L’ancien avoyer de Lucerne, Franz Xaver Keller, avait-il été assassiné? Tout portait à le croire!
L’ancien avoyer de Lucerne, Franz Xaver Keller, avait-il été assassiné? Tout portait à le croire! Wikimédia
Neuf ans plus tôt, Leodegar Corragioni, membre conservateur du Petit Conseil, s’était rendu dans le campement isolé d’une bande de brigands dirigée par les heimatlos Josef Twerenbold et Hans Wendel (surnommé «Krusihans» ou «le malotru») et avait convaincu les bandits de le suivre jusqu’à la maison de campagne du conseiller d’État Joseph Pfyffer von Heidegg, conservateur lui aussi. Accueillis comme des princes, les hommes avaient reçu la mission d’assassiner l’avoyer Keller. Le visage grimé, ils avaient tendu une embuscade à Keller et l’avaient jeté dans la Reuss. Après les faits, les sinistres individus avaient reçu en récompense deux florins et quatre couronnes, puis avaient célébré leur crime avec Corragioni et Pfyffer jusque tard dans la nuit. C’est en tout cas ce qu’avait raconté Klara Wendel, la sœur de «Krusihans». Et l’histoire ne s’arrêtait pas là! D’après Klara, il existait une conspiration ultramontaine étendue à tout le patriarcat lucernois: étaient impliqués auprès de Pfyffer et Corragioni les conseillers Fleckenstein et Segesser, la nonciature papale, ainsi que le juge du consistoire Blumer et deux mystérieux prêtres italophones prétendument capables de tuer des gens par la prière et que Klara Wendel surnommait «le mangeur de polenta» et «le coureur de jupons». Cette bande de conspirateurs comptait bien d’autres membres du Conseil et prêtres. («En me promenant en ville, j’en croiserais quelques-uns!», affirmait la jeune femme.) Ils avaient déjà empoisonné plusieurs opposants politiques et il existait même une liste de personnes à assassiner. La présence de Segesser parmi les conspirateurs avait de quoi inquiéter l’avoyer Amrhyn: il s’agissait de son beau-père! Le gouvernement lucernois ne tarda pas à ordonner des mesures de sécurité drastiques: il fit occuper l’arsenal par des personnes de confiance et envoya une garnison dans la caserne. Le conseiller d’État Pfyffer et le membre du Petit conseil Corragioni furent arrêtés pour meurtre.
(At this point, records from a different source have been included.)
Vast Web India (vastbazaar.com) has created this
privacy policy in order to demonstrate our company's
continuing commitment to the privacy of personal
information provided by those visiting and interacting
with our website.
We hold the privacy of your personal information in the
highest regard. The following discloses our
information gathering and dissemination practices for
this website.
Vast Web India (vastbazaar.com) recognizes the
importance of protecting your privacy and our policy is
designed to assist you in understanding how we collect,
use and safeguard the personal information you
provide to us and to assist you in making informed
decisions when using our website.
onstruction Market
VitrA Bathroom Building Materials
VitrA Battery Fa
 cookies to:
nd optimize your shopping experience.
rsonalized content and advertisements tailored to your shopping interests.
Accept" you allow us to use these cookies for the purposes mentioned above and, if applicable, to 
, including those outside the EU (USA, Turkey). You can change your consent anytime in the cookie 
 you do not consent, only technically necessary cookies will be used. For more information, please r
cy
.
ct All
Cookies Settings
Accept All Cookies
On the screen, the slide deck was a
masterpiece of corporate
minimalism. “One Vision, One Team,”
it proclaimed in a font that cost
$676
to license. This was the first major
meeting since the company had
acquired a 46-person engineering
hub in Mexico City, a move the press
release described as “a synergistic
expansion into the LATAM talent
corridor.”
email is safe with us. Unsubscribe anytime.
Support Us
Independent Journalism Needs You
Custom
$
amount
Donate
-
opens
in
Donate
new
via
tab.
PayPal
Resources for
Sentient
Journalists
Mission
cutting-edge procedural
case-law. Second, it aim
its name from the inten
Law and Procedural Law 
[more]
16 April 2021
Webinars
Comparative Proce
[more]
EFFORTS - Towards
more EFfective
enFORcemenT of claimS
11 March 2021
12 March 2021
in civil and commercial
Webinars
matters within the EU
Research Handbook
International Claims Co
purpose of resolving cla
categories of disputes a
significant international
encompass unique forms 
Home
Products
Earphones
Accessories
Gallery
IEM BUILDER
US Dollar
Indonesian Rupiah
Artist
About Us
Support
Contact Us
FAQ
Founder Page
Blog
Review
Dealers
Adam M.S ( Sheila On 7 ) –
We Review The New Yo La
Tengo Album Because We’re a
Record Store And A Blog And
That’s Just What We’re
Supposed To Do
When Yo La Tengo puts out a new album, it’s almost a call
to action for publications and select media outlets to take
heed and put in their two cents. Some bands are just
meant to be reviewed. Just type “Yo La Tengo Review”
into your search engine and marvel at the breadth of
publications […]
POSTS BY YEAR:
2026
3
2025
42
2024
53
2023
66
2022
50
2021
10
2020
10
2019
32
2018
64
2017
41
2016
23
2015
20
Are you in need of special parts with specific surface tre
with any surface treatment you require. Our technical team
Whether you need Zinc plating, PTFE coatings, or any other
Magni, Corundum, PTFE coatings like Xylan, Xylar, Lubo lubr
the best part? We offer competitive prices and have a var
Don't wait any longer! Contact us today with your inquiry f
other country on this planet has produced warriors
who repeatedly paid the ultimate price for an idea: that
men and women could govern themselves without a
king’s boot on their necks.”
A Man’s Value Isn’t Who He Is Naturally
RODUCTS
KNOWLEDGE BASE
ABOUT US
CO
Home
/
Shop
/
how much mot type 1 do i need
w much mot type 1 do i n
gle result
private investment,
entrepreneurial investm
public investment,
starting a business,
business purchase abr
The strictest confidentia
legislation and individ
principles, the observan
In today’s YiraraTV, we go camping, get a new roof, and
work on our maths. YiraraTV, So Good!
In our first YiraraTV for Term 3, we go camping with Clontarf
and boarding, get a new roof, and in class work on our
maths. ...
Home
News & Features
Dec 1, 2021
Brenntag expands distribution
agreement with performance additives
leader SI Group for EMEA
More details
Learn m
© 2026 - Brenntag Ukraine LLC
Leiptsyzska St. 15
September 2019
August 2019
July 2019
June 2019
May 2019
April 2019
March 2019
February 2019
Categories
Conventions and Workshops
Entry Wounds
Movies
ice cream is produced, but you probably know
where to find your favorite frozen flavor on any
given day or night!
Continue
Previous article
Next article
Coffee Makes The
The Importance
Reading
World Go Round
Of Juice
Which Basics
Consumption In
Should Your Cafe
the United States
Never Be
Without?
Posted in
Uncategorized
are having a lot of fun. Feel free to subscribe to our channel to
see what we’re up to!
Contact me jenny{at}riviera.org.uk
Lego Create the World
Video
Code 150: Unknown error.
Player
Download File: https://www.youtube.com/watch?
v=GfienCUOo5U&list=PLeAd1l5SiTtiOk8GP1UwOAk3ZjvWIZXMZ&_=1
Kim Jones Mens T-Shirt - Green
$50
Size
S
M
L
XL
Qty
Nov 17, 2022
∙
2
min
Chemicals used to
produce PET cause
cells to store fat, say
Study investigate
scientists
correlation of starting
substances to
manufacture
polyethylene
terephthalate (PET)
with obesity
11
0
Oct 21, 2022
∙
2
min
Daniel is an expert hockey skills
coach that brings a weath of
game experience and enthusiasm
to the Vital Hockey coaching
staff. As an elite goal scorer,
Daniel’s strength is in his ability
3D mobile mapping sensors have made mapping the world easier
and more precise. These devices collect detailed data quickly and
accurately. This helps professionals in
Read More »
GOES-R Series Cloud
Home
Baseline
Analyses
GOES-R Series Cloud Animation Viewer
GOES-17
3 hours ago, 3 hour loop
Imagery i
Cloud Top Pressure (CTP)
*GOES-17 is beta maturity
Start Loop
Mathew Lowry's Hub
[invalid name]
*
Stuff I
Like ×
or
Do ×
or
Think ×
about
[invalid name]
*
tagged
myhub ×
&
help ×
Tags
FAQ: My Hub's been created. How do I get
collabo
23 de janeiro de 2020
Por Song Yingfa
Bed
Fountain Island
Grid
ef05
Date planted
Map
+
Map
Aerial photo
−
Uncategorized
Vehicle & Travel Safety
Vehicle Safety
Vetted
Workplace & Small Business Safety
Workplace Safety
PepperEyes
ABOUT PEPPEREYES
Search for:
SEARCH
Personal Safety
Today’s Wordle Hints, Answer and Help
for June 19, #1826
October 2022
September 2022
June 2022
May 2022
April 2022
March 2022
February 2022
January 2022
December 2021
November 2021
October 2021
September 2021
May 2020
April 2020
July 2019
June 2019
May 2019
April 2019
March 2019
Portrait de Klara Wendel, XIXe siècle.
Portrait de Klara Wendel, XIXe siècle. Bibliothèque de la Bourgeoisie de Berne
Portrait de Johann Wendel, également connu sous le nom de «Krusihans» (le «malotru»). Lithographie de 1826.
Portrait de Johann Wendel, également connu sous le nom de «Krusihans» (le «malotru»). Lithographie de 1826. Wikimédia
Un an plus tôt, au cours de l’été 1824, personne ne se serait attendu à ce que les événements prennent une telle tournure lorsque Klara Wendel, alors âgée de 20 ans, avait été appréhendée à Einsiedeln (SZ) pour avoir vendu des cordes et des rubans vraisemblablement dérobés lors d’un cambriolage à Näfels (GL). Klara et sa famille appartenaient à un groupe de heimatlos errants, dont l’effectif en Suisse au début du XIXe siècle est estimé à quelques milliers. Ces heimatlos étaient pour la plupart des descendants de personnes qui avaient perdu leurs droits de bourgeoisie ou leur indigénat communal dans une commune suisse à l’époque moderne. Depuis que, au XVIe siècle, les communes s’étaient vu confier la responsabilité exclusive de soutenir leurs citoyens pauvres, les plus démunis étaient toujours plus nombreux à être privés de leur indigénat communal. Cette décision pouvait résulter de la criminalité, mais aussi d’une absence prolongée du lieu d’origine, du contournement des interdictions de mariage ou de changements illégaux de confession. Les personnes concernées étaient généralement expulsées de la commune et contraintes de mener une vie errante. Cette vie de nomade était «un combat constant pour la survie, se déroulant dans un espace social marqué par la répression permanente et la stigmatisation». On vivait au jour le jour et les plus chanceux proposaient leurs services comme travailleurs temporaires. Cependant, la petite criminalité demeurait parfois le seul moyen d’assurer sa subsistance. Par exemple, le père de Klara, Niklaus, travaillait comme vannier itinérant, tandis que sa mère Katharina subvenait aux besoins de la famille (Klara et quatre autres enfants) grâce à la mendicité et à de menus larcins.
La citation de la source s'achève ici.